“We all recognise her face and that look, but who was she really and why is she loved now more than ever before?”
That was the opening question of last night’s first instalment of Becoming Frida Kahlo (BBC Two, BBC iPlayer), a new three-part documentary which delves into the life of an artist whose wider legacy is built upon her bright, defiant self-image.
Kahlo was born in the then-suburban Mexico City village of Coyoacan in 1907, although we discovered how she liked to claim she was born in 1910, perhaps to better align her own history with the outbreak of the Mexican Revolution and a new direction for her country.
Symbol of womanhood
Whether that’s the truth, or just a neat revision in hindsight, Kahlo’s rediscovery in the late 20th Century has made her a kind of post-punk symbol of Mexican womanhood.
A Hispanic woman with a steely glint in her eye at all times, a succession of incredibly stylish and colourful outfits and an often gender-fluid image, who she was has become at least as important as what she did to the wider public who recognise her face.
Boosted by a feminist reappreciation of her art in the early 1980s and appearances in popular culture like the Salma Hayek-starring 2002 biopic Frida, what’s become known as ‘Fridamania’ is now a Mexican cottage industry in its own right.
Powerful cultural legacy
It’s a powerful cultural legacy for someone who died in 1954 at the tragically young age of 47, and who didn’t attract anything like the same acclaim during her lifetime.
Subtitled ‘The Making and the Breaking’, Becoming Frida Kahlo’s first of three episodes very pleasingly pulls together all the aspects of Kahlo’s life.
This as a posthumous celebrity who’s often as reduced to caricature by the wider world as any other modern familiar face, as someone’s whose life story and that of Mexico in the early 20th Century are intertwined, and as a bold and challenging artist.
This last point is key, because art is integral to her life story.
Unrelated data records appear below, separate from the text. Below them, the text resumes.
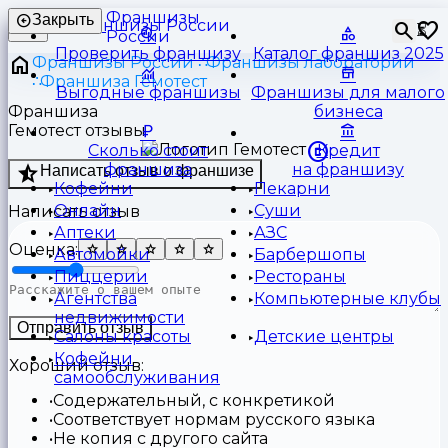
Франшизы
Закрыть
⏳
России
Проверить франшизу
Каталог франшиз 2025
Франшизы России
Франшизы лаборатории
Франшиза Гемотест
Выгодные франшизы
Франшизы для малого
Франшиза
бизнеса
Гемотест отзывы
Сколько стоит
Кредит
франшиза
на франшизу
Написать отзыв о франшизе
Кофейни
Пекарни
Онлайн
Суши
Написать отзыв
Аптеки
АЗС
Оценка:
Автомойки
Барбершопы
Пиццерии
Рестораны
Агентства
Компьютерные клубы
недвижимости
Отправить отзыв
Салоны красоты
Детские центры
Кофейни
Хороший отзыв:
самообслуживания
Содержательный, с конкретикой
Соответствует нормам русского языка
Не копия с другого сайта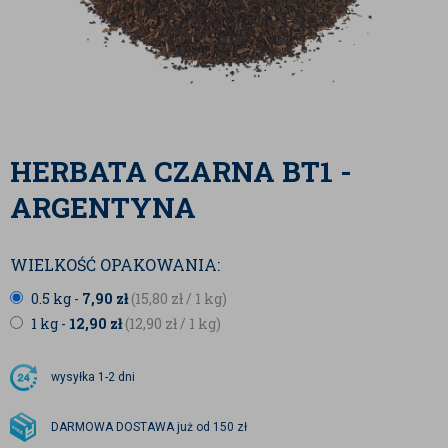
HERBATA CZARNA BT1 -
ARGENTYNA
WIELKOŚĆ OPAKOWANIA:
0.5 kg -
7,90
zł
(15,80
zł
/ 1 kg)
1 kg -
12,90
zł
(12,90
zł
/ 1 kg)
wysyłka
1-2 dni
DARMOWA DOSTAWA już od 150 zł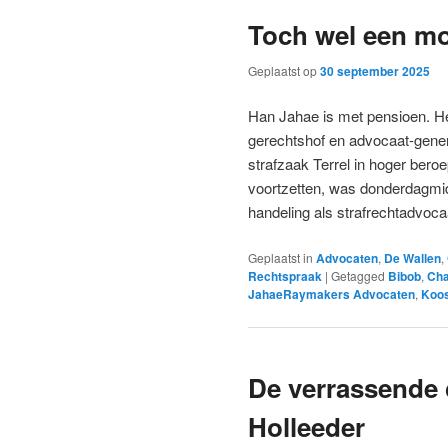
Toch wel een m
Geplaatst op
30 september 2025
Han Jahae is met pensioen. He
gerechtshof en advocaat-gene
strafzaak Terrel in hoger ber
voortzetten, was donderdagmidd
handeling als strafrechtadvoc
Geplaatst in
Advocaten
,
De Wallen
,
Rechtspraak
|
Getagged
Bibob
,
Cha
JahaeRaymakers Advocaten
,
Koos
De verrassende
Holleeder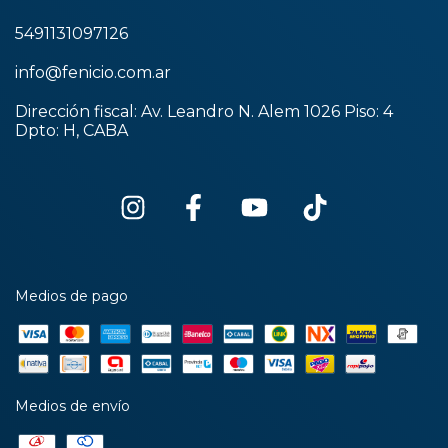
5491131097126
info@fenicio.com.ar
Dirección fiscal: Av. Leandro N. Alem 1026 Piso: 4
Dpto: H, CABA
Medios de pago
Medios de envío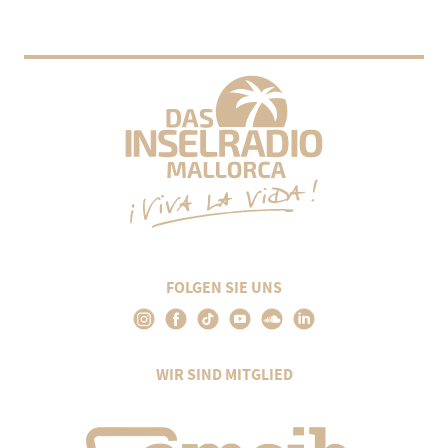
FOLGEN SIE UNS
WIR SIND MITGLIED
The documentary explains her childhood, how polio in her youth left her with one leg shorter than the other and the subsequent bullying at school, causing her to act out and rebel, smoking and drinking.
Later, as a promising student who hopes to study medicine, a bus crash leaves her with life-changing injuries.
Although legend has it this was Kahlo’s spur to take up painting, it was more the focal point of a longstanding interest. In this stage of her life Kahlo is maturing into her artistic career, so other formative personal influences are introduced.
Mexico brought to life
These include her husband Diego Rivera, already 20 years her senior and one of the most famous artists in the world, and photographer, actor and Communist activist Tina Modotti, a similarly free spirit who sounds as though she deserves a documentary of her own.
With art historians, biographers and descendants of both Kahlo and Rivera giving commentary, Mexico of the 1920s is brought evocatively to life as a place where Hollywood stars vacation and Communism is trying to take hold.
By the end of this fascinating episode Kahlo has already lived a life rich in adventure and tragedy, and the scene is set for her legend to build.